NV got DS2 contract according to BSN

And they probably would have been able to sell it for less than Wii's go for. Even XBox 360 was sold for less than Wii for much of their competing lifespans thus far.

Actually how is that a good thing? The fact that nintendo manages to sell a machine which won't cost them much to build at such a relative high price is something which, from a company POV, you can only be proud of. Wouldnt MS and Sony have loved to make money on each console they sold from day one instead of spending billions on subsidizing hardware hoping to make up for it by selling software?
 
RAM was one of them (Wii has much more RAM than GCN), CPU clockspeed too (Gekko was used quite a bit to help the GPU, some games like Luigi's Mansion do some of the character lighting on the CPU).
Ok, i totally neglected the RAM, as I was focused on the pipeline design, but you have a point there - RAM architure was largely re-designed to provide the GPU with access to a new pool of RAM (the former A-RAM, currently GDDR3). As for the clocks - everything was scaled up proportinally, so that does not really shift ballances in the pipeline. Actually, from that same 'everything-was-scaled-up' POV, the new bank of RAM is a step backward from the original design, as the new RAM is of disproportionate high access latencies, and thus is mainly suitable for GPU access (i.e. the CPU did not get to see a bump in its usable memory pool).

Even if they had some bigger bottleneck than that, they did not really need to solve it, not for the console they wanted to deliver :).
IMO, for an SD console the wii is a pretty well rounded machine, at least in what it does (apparently the things it does not do are outside the scope of this argument).
 
As I said, for whatever reason ... it happens. See most any review of Metroid Prime Hunters.

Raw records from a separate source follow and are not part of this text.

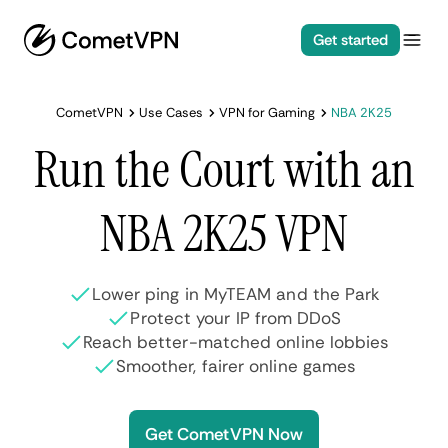
Get started
CometVPN
Use Cases
VPN for Gaming
NBA 2K25
Run the Court with an
NBA 2K25 VPN
Lower ping in MyTEAM and the Park
Protect your IP from DDoS
Reach better-matched online lobbies
Smoother, fairer online games
Get CometVPN Now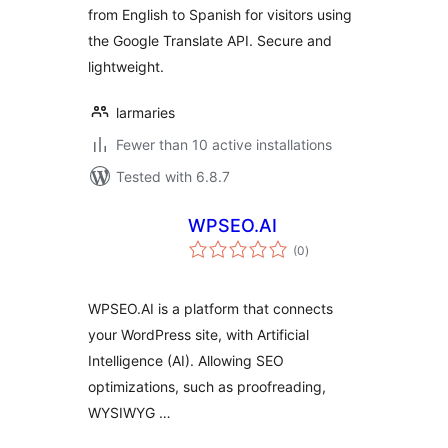
from English to Spanish for visitors using
the Google Translate API. Secure and
lightweight.
larmaries
Fewer than 10 active installations
Tested with 6.8.7
WPSEO.AI
total
(0
)
ratings
WPSEO.AI is a platform that connects
your WordPress site, with Artificial
Intelligence (AI). Allowing SEO
optimizations, such as proofreading,
WYSIWYG …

Did you read the rest of my post? I don't doubt that stuff stays still on the screen while something else prevents the geometry from changing but it's not the same phenomenon.
 
(i.e. the CPU did not get to see a bump in its usable memory pool).

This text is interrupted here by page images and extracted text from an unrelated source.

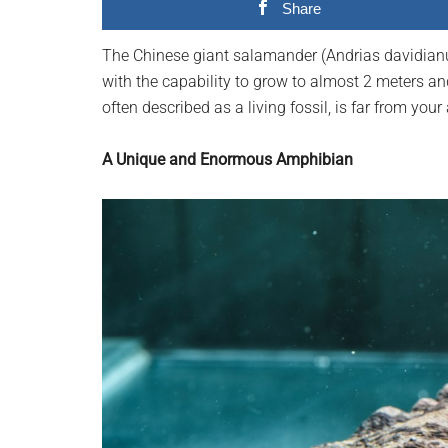
Share
planet.
The Chinese giant salamander (Andrias davidianus)
with the capability to grow to almost 2 meters a
often described as a living fossil, is far from yo
A Unique and Enormous Amphibian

It did, the quite big GDDR3 pool, if you can shift more and more GPU bound data into it leaves with more breathing room for the latency sensitive CPU in its low latency RAM pool (1-T SRAM). Still, out of the three last-generation consoles, Gekko was the CPU with the best Cache hierarchy of them... about 2x the L2 cache compared to XCPU (512 KB vs 256 KB) so even if it deals with a far higher latency, it should still work quite well with it compared to another CPU with far less L2 cache.

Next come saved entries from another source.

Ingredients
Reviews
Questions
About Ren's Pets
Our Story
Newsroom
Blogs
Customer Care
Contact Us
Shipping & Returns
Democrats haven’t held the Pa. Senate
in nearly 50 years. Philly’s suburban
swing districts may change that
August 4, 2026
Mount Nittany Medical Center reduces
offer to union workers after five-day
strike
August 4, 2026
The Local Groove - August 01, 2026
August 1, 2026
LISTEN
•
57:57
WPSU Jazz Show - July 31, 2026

I'll agree with you that it is a quite nicely balanced design over-all, but the biggest flaw was not fixed IMHO... Hollywood should have received some more e-DRAM for its embedded frame-buffer... 16 bits rendering and/or many games shipping with AA turned off is not nice for SD TV's either.
 
It did, the quite big GDDR3 pool, if you can shift more and more GPU bound data into it leaves with more breathing room for the latency sensitive CPU in its low latency RAM pool (1-T SRAM). Still, out of the three last-generation consoles, Gekko was the CPU with the best Cache hierarchy of them... about 2x the L2 cache compared to XCPU (512 KB vs 256 KB) so even if it deals with a far higher latency, it should still work quite well with it compared to another CPU with far less L2 cache.
True, the new memory setup should alleviate the situation with CPU-usable RAM availability, statistically. But it does not help with extreme cases - if a CPU code utilized close to (the client-available portion of) the 24MB on the cube, it would not get any headroom on the wii.

I'll agree with you that it is a quite nicely balanced design over-all, but the biggest flaw was not fixed IMHO... Hollywood should have received some more e-DRAM for its embedded frame-buffer... 16 bits rendering and/or many games shipping with AA turned off is not nice for SD TV's either.
I agree. Not promoting AA to 'use freely' levels on the wii was a mistake.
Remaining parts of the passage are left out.